3 charts that suggest no soft landing
Larry MacDonald also writes for the Globe and Mail and a Blog about Shopify
The notion of a soft landing gained ascendency in recent weeks as strength in job growth offset worries over rapid hikes in interest rates. But there are long lags of 12 to 18 months in the economic impact of changes in monetary policy. Also, labor markets are a lagging indicator - they often continue to show strength up to - and sometimes into - recessions. That’s all just standard economic-cycle analysis.
The chart below from the excellent Economic Cycle Research Institute (ECRI) shows why complacency about soft landings is likely misplaced.

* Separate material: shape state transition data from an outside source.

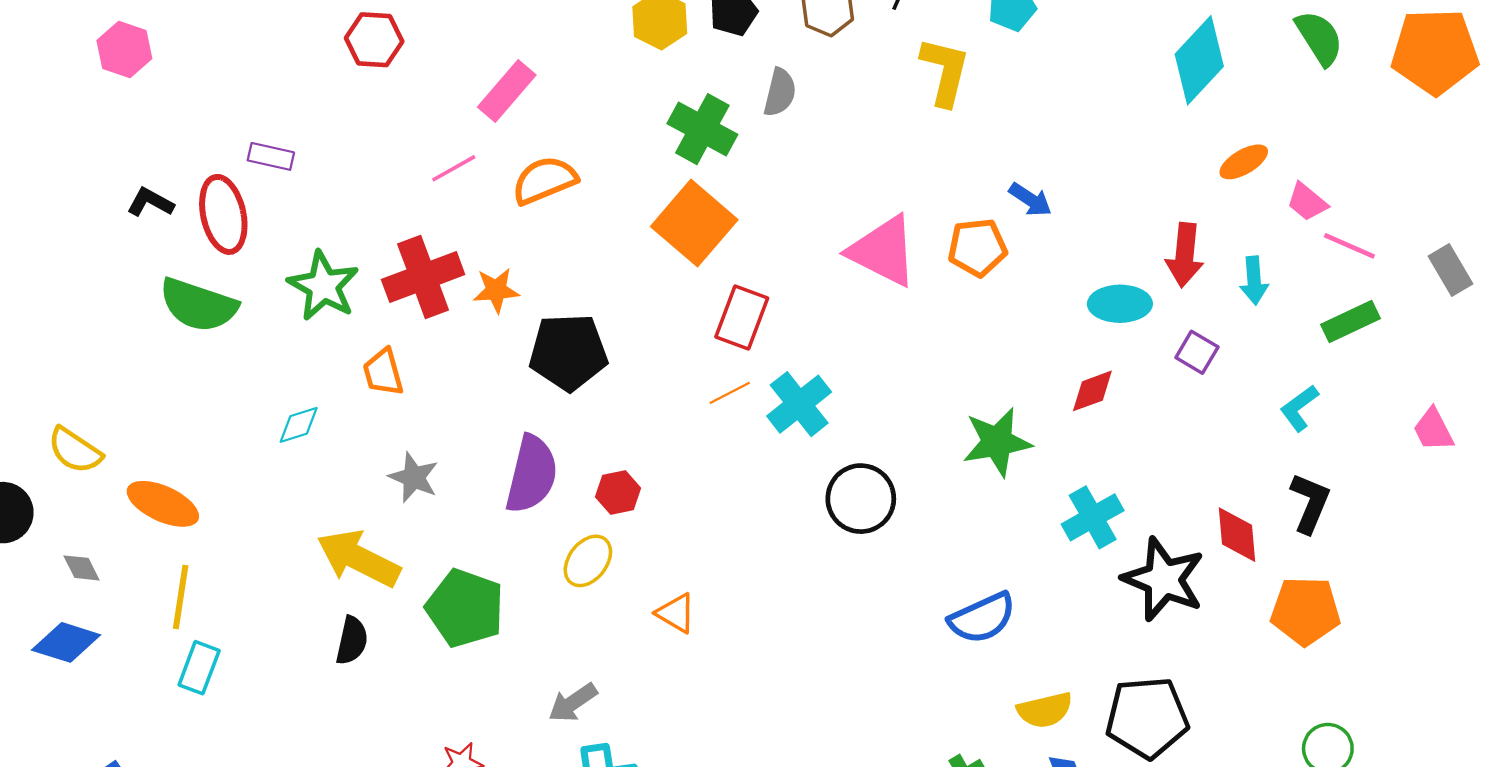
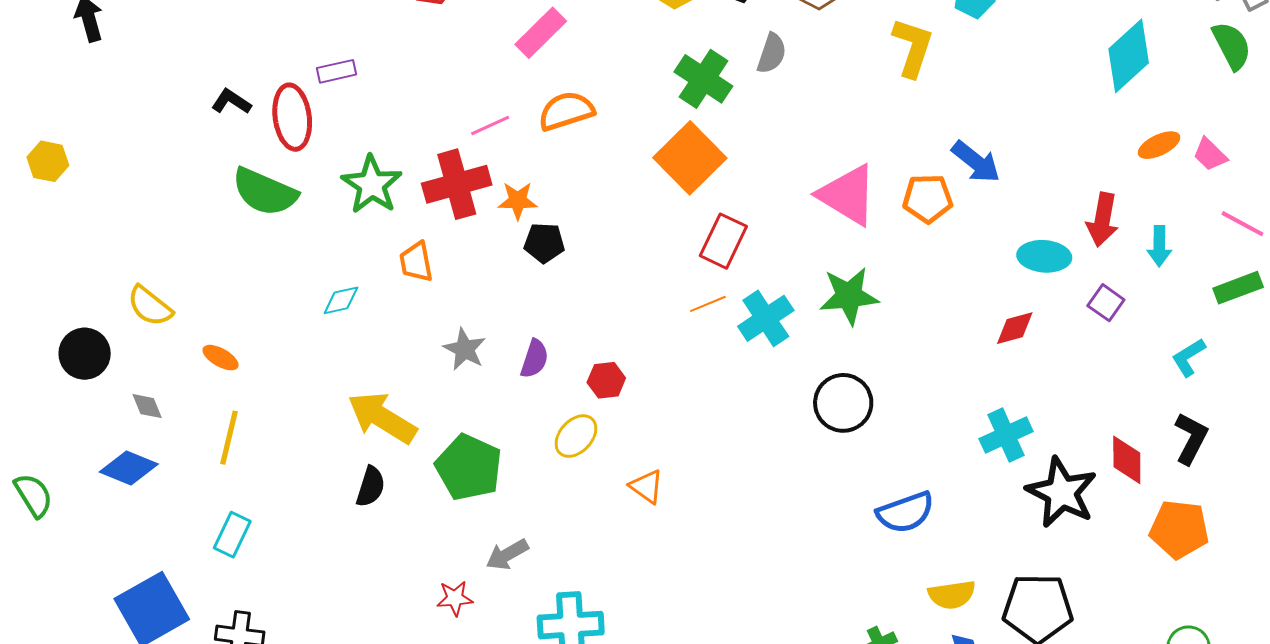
purple rectangle: (271, 156) -> (337, 71), turned -30
pink line: (454, 168) -> (490, 125), moved
blue arrow: (1030, 200) -> (976, 162), size x1.4
pink trapezoid: (1307, 202) -> (1210, 154), moved
black pentagon: (568, 352) -> (544, 243), moved, size x0.6
green star: (997, 442) -> (849, 296), moved
purple semicircle: (532, 474) -> (535, 359), size x0.6
gray star: (414, 477) -> (465, 349), moved
black circle: (861, 499) -> (843, 403), moved
orange ellipse: (163, 504) -> (221, 358), size x0.6
cyan rectangle: (199, 668) -> (232, 535), moved
gray arrow: (573, 703) -> (507, 555), moved

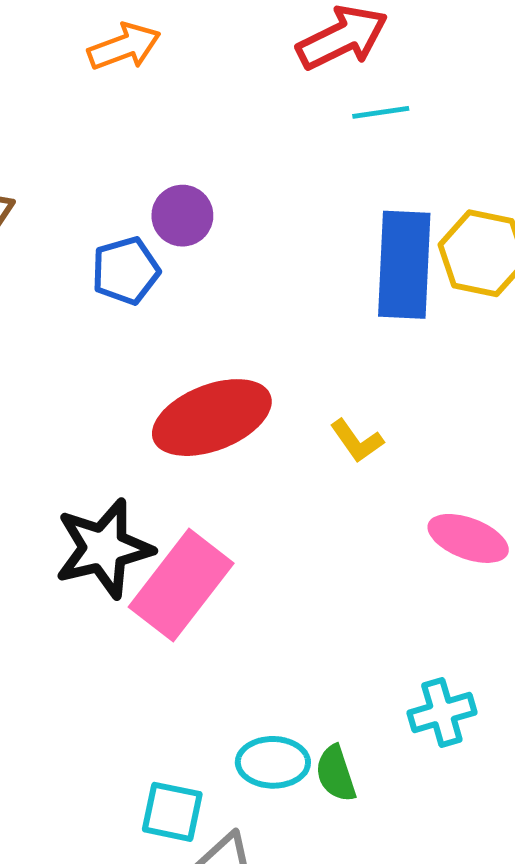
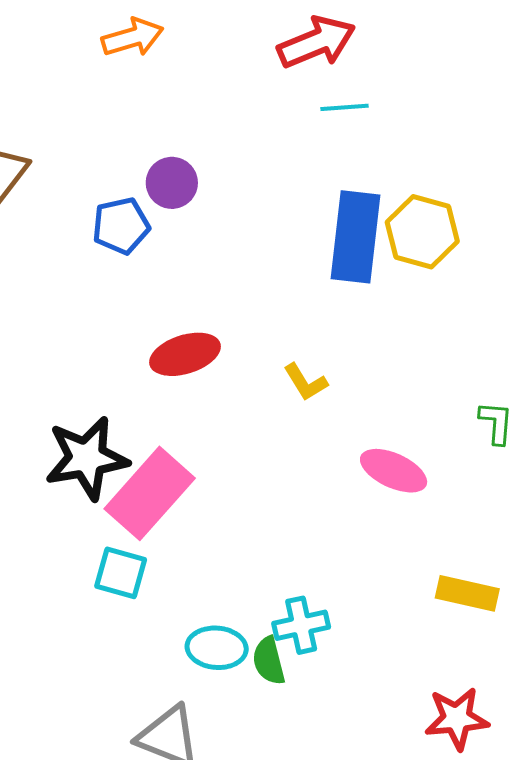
red ellipse: (212, 418) -> (185, 354), size x0.7
cyan cross: (442, 713) -> (301, 625), moved
cyan square: (172, 812) -> (121, 573), moved

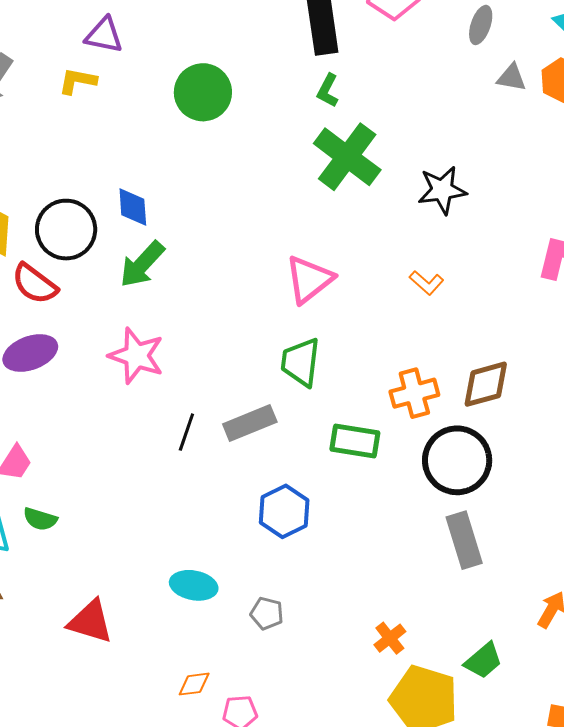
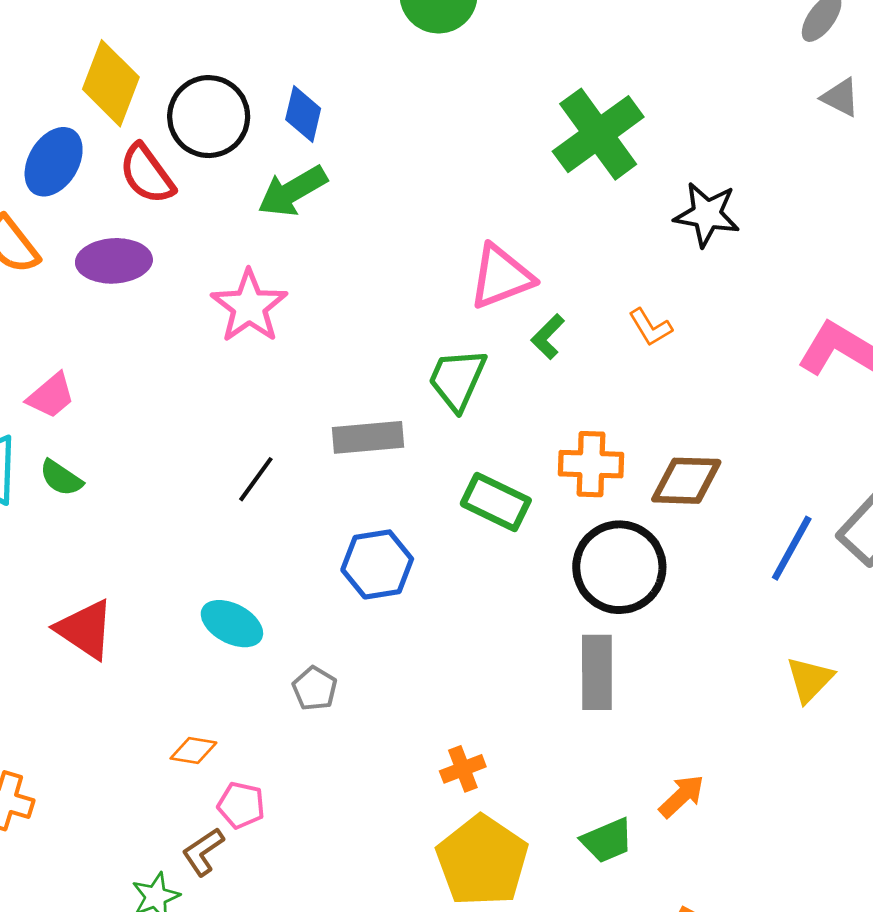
green L-shape: (328, 91) -> (548, 337), moved
black line: (186, 432) -> (256, 479), moved
green trapezoid: (483, 661) -> (607, 840), moved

The top line shows the composite leading economic indicators for 21 countries; it is currently near the low reached for the Great Recession of 2008. The bottom line is an index of how many countries have raised their interest rates, and it is at an all-time high since data collection began in 1994.
Another red flag is the next chart from FactSet. It shows that the net profit margin of companies in the S&P 500 is in a downward trend from 12.5% to 11.3% over the last six quarters. Sales are rising but costs for labor, materials and energy inputs are rising more and eroding profits.
The following chart from the always insightful Charlie Bilello shows U.S. house sales plunging for the last 12 months, recording the largest year-over-year decline on record (-37%). The housing sector typically leads the economy into a recession.